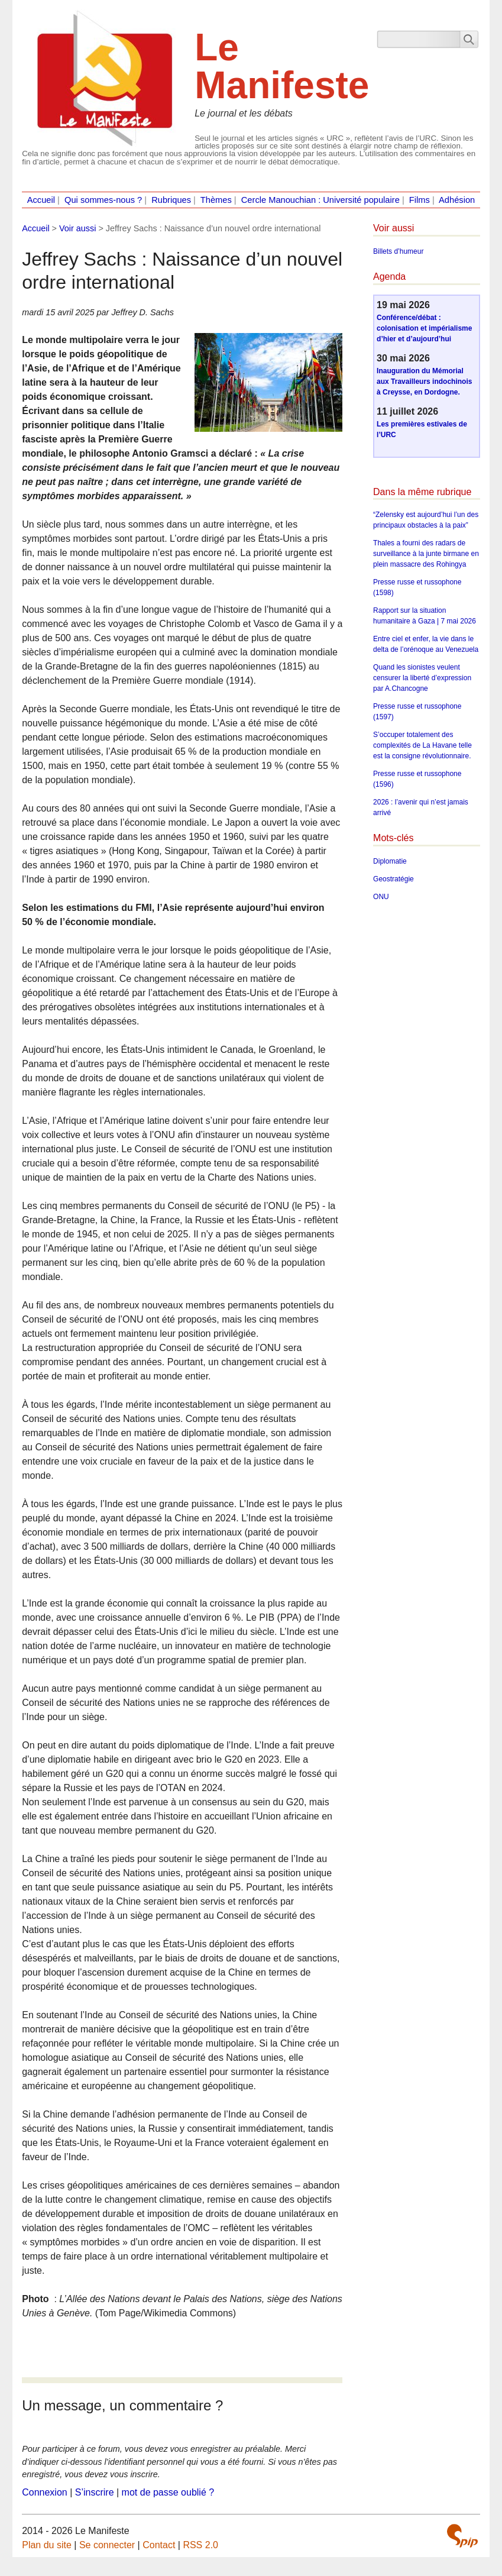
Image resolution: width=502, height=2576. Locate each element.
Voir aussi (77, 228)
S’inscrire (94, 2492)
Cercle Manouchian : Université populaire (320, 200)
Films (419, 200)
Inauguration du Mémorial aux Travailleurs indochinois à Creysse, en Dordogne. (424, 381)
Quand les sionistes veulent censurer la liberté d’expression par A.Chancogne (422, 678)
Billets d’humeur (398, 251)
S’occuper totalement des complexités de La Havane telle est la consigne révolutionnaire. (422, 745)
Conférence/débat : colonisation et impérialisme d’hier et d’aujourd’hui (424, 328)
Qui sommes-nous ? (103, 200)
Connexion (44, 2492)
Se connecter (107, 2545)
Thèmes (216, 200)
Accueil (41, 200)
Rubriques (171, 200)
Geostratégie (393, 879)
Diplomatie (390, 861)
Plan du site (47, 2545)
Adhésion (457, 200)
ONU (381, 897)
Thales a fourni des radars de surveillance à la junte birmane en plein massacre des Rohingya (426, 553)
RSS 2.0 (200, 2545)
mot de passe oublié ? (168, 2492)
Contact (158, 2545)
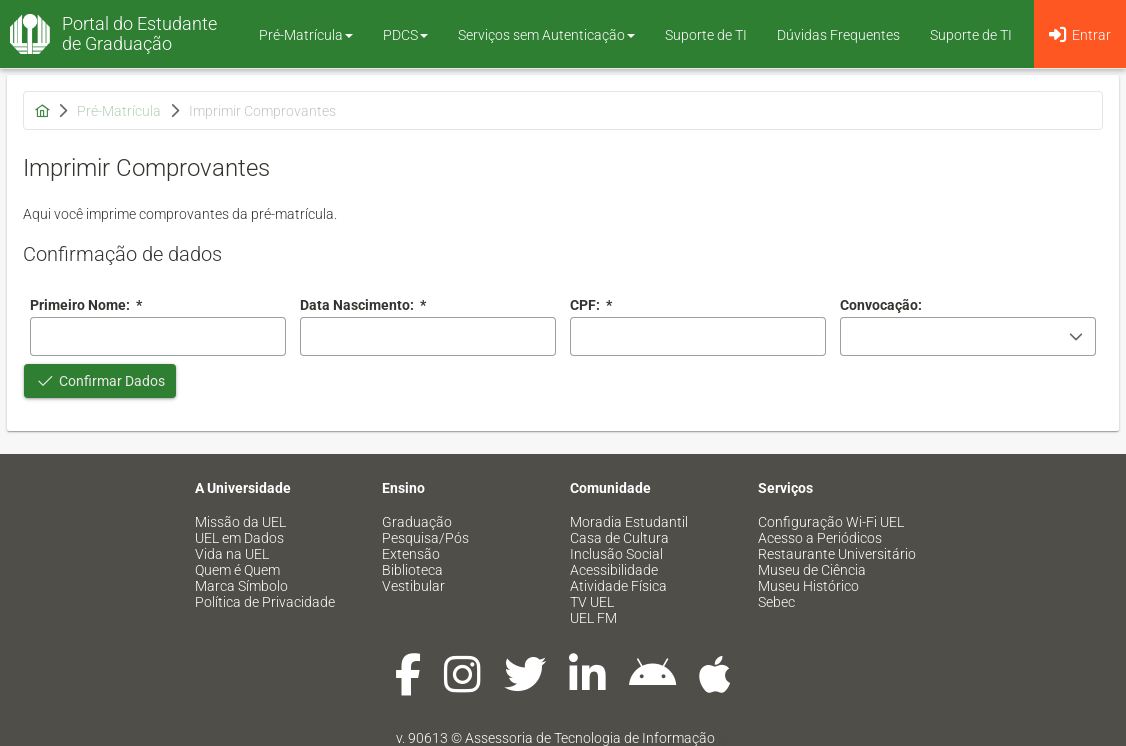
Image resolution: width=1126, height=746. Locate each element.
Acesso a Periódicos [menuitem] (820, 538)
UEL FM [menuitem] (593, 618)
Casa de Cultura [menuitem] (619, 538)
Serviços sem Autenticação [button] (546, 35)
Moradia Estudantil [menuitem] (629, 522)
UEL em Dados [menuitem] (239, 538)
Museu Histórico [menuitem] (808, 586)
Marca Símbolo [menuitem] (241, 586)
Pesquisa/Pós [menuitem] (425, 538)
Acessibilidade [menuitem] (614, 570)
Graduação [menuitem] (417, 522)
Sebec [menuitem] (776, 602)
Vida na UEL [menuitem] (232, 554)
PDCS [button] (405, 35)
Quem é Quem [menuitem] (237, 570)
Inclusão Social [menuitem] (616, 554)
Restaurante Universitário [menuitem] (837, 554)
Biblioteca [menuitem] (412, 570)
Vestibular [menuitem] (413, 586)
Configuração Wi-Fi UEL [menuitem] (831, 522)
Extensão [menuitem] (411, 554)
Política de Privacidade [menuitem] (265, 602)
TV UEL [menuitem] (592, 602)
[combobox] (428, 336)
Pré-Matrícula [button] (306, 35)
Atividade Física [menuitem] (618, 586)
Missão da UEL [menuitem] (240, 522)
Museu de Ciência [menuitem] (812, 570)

*****

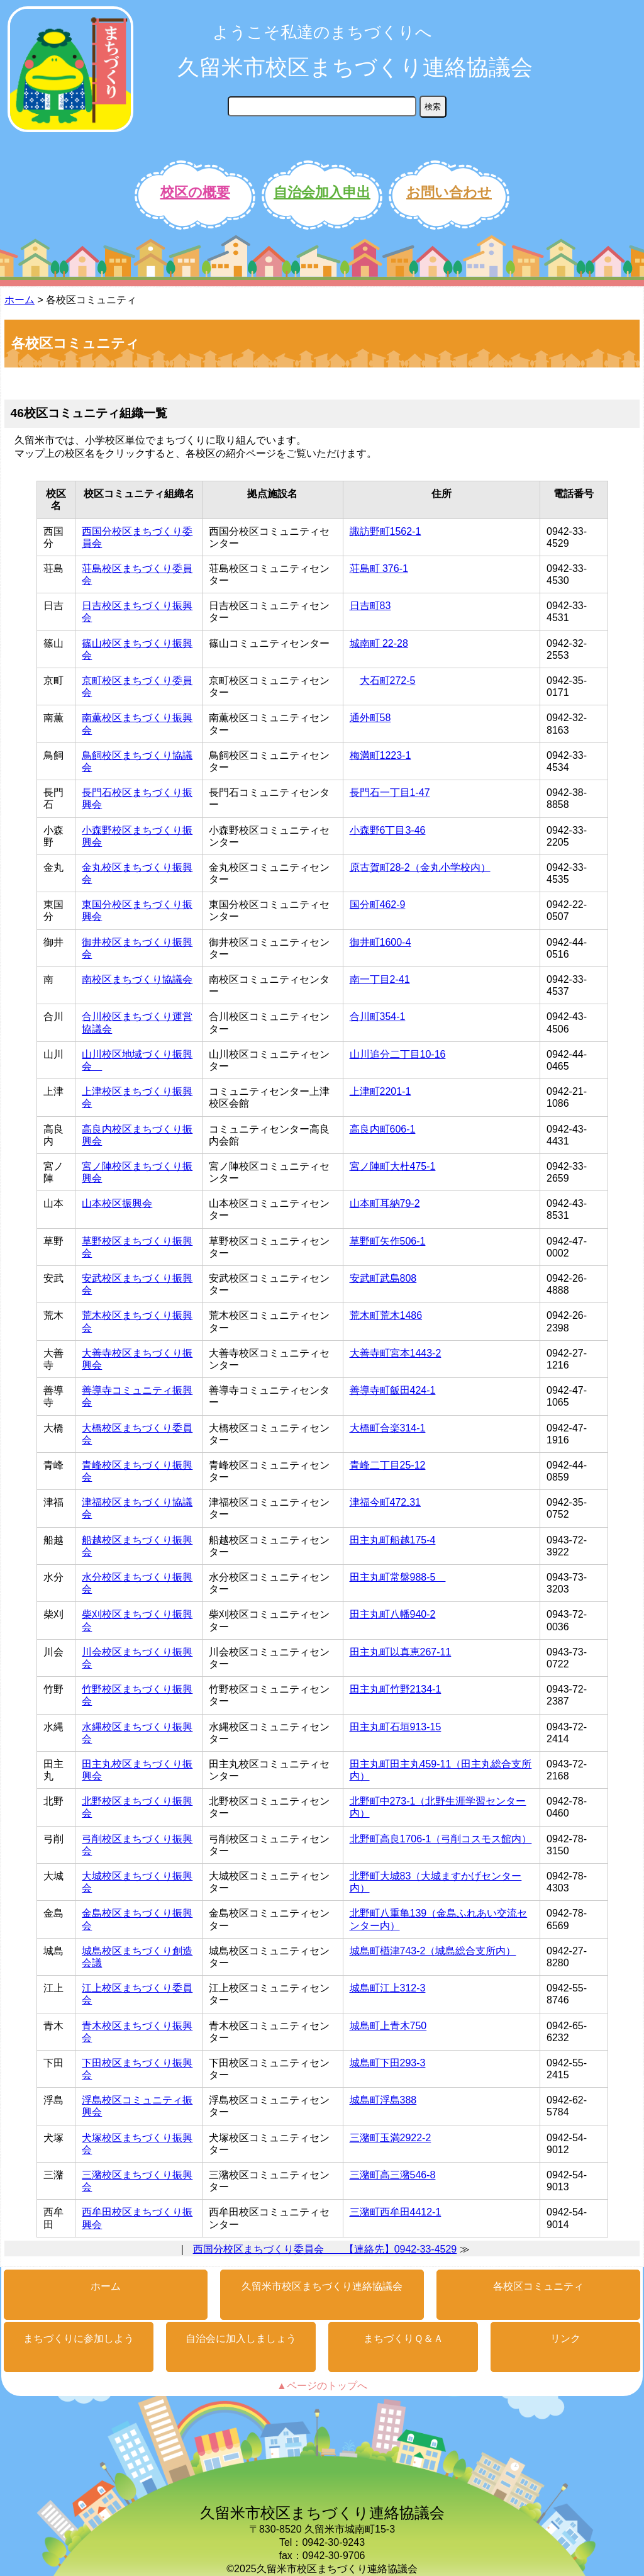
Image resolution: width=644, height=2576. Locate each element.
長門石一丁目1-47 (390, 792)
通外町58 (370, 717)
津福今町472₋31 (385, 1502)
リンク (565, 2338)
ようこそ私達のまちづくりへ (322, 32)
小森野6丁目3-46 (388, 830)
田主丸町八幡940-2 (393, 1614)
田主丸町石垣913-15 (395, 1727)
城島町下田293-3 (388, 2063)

*****

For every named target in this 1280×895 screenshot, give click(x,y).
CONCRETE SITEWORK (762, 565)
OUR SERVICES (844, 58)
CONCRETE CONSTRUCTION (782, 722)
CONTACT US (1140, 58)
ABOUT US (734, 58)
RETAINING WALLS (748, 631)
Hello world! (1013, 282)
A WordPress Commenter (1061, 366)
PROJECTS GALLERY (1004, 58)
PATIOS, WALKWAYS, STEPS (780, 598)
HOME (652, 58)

*****

## Exercise prompt
Print exactly the lines above from the one with "Vestibular [menuitem] (413, 586)" to the one with "Atividade Física [menuitem] (618, 586)", including both.

## Output for this task
Vestibular [menuitem] (413, 586)
Configuração Wi-Fi UEL [menuitem] (831, 522)
Extensão [menuitem] (411, 554)
Política de Privacidade [menuitem] (265, 602)
TV UEL [menuitem] (592, 602)
[combobox] (428, 336)
Pré-Matrícula [button] (306, 35)
Atividade Física [menuitem] (618, 586)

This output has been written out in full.